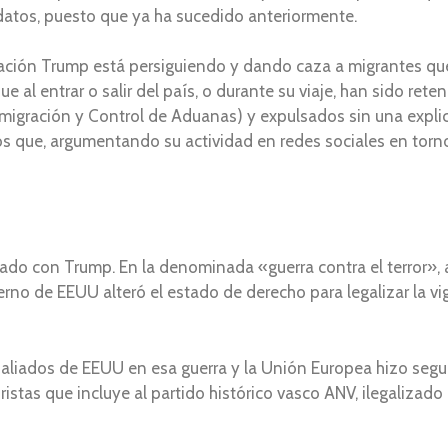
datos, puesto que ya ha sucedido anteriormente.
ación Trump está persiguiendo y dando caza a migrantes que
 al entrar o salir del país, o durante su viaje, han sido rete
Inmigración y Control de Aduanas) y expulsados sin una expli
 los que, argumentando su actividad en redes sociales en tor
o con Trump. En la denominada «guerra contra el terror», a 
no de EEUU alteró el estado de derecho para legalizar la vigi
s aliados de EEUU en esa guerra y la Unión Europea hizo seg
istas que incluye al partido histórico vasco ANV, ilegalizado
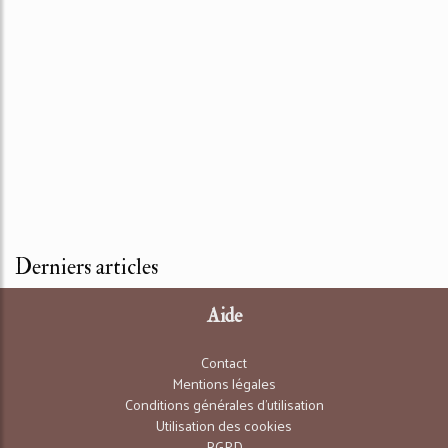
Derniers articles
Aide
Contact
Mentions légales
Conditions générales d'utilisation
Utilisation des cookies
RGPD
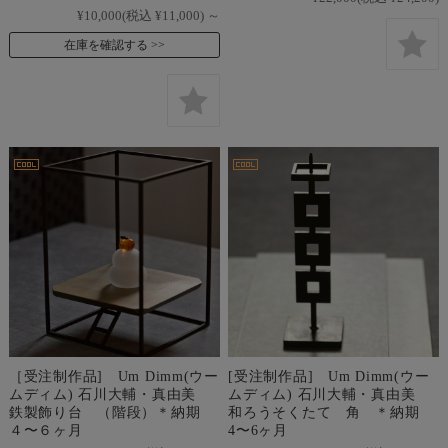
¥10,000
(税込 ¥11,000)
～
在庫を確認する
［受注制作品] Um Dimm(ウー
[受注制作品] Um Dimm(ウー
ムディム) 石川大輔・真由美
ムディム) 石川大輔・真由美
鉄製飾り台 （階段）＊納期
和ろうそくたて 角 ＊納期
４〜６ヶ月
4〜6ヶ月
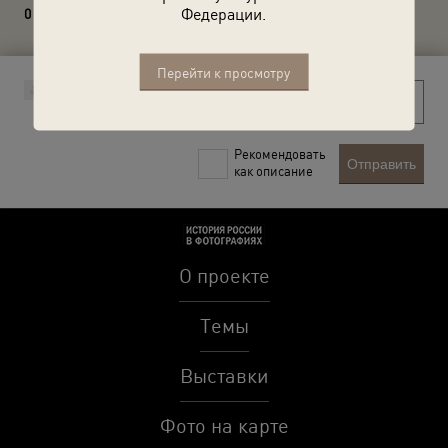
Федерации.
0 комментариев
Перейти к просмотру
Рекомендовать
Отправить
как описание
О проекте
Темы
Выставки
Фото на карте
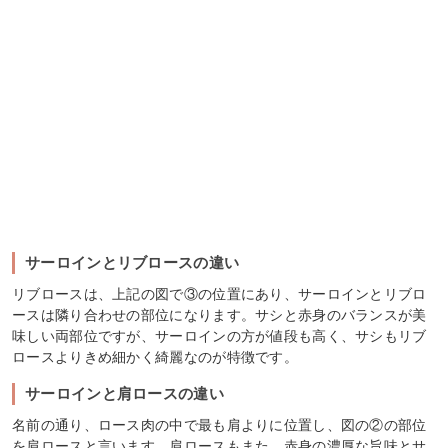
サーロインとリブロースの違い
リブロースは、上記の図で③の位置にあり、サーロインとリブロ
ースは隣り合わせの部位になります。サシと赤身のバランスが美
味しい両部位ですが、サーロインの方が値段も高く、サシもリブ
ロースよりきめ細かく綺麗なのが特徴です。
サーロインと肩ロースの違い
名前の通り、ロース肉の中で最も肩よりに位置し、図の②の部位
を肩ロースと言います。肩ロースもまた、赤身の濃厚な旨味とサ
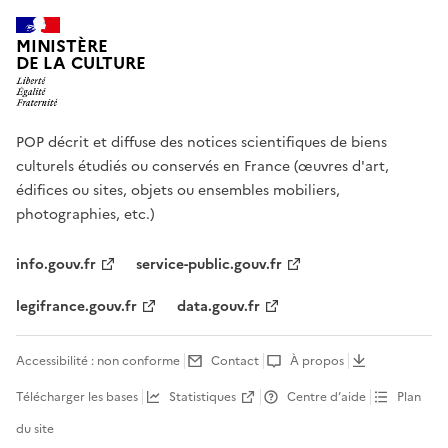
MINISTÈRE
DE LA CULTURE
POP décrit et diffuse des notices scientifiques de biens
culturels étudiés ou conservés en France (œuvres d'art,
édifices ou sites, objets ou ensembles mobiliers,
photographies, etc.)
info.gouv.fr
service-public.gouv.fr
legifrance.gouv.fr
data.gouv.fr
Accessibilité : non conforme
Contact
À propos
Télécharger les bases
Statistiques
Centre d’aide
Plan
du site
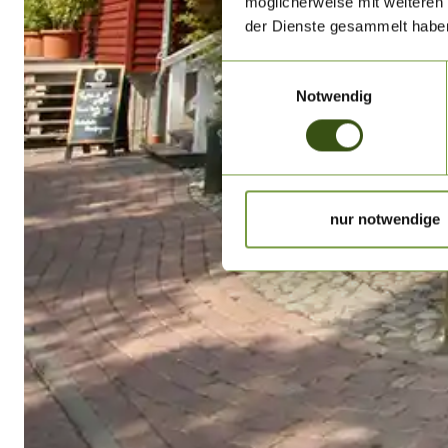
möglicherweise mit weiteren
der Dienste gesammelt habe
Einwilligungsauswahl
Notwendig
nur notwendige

...

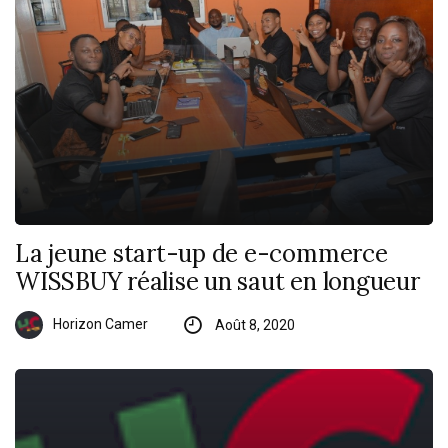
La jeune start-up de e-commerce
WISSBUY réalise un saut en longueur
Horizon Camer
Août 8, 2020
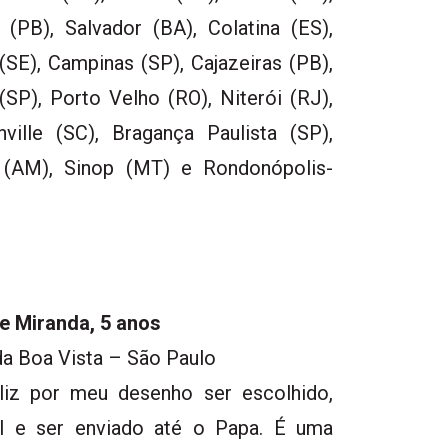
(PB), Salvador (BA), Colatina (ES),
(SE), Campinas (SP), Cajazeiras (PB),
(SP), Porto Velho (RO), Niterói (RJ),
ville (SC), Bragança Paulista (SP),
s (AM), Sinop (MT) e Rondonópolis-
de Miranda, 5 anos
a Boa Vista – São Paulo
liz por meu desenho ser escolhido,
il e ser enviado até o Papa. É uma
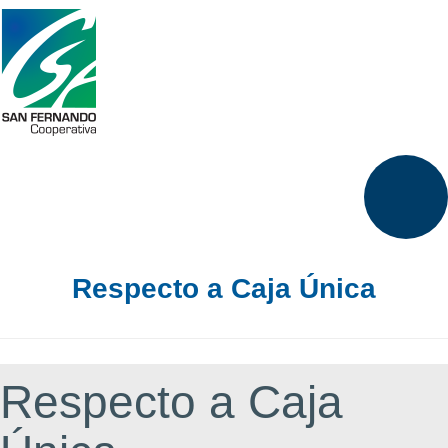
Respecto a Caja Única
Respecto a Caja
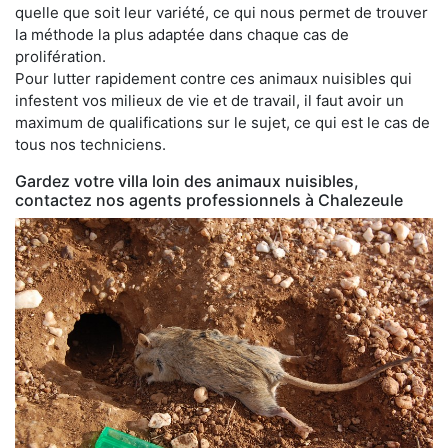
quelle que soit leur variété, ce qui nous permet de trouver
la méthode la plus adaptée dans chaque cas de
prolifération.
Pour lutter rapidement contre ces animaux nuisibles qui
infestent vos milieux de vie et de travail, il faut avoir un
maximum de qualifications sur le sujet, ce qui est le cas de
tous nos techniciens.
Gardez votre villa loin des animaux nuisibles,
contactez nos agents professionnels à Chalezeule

---

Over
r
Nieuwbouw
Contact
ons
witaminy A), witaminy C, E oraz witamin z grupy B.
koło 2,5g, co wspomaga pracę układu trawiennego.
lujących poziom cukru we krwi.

> _DESCRIPTION OF THE TASK_: Return, exactly as they stand, the lines above from the one with "datos, puesto que" to the one with "名前の通り、ロース肉の中で最も肩よりに位置し、図の②の部位", omitting any pictures among them.

> _SOLUTION FOR THIS TASK_:
datos, puesto que ya ha sucedido anteriormente.
ación Trump está persiguiendo y dando caza a migrantes que
 al entrar o salir del país, o durante su viaje, han sido rete
Inmigración y Control de Aduanas) y expulsados sin una expli
 los que, argumentando su actividad en redes sociales en tor
o con Trump. En la denominada «guerra contra el terror», a 
no de EEUU alteró el estado de derecho para legalizar la vigi
s aliados de EEUU en esa guerra y la Unión Europea hizo seg
istas que incluye al partido histórico vasco ANV, ilegalizado
Derniers articles
Aide
Contact
Mentions légales
Conditions générales d'utilisation
Utilisation des cookies
RGPD
¥10,000
(税込 ¥11,000)
～
在庫を確認する
［受注制作品] Um Dimm(ウー
[受注制作品] Um Dimm(ウー
ムディム) 石川大輔・真由美
ムディム) 石川大輔・真由美
鉄製飾り台 （階段）＊納期
和ろうそくたて 角 ＊納期
４〜６ヶ月
4〜6ヶ月
Федерации.
0 комментариев
Перейти к просмотру
Рекомендовать
Отправить
как описание
О проекте
Темы
Выставки
Фото на карте
サーロインとリブロースの違い
リブロースは、上記の図で③の位置にあり、サーロインとリブロ
ースは隣り合わせの部位になります。サシと赤身のバランスが美
味しい両部位ですが、サーロインの方が値段も高く、サシもリブ
ロースよりきめ細かく綺麗なのが特徴です。
サーロインと肩ロースの違い
名前の通り、ロース肉の中で最も肩よりに位置し、図の②の部位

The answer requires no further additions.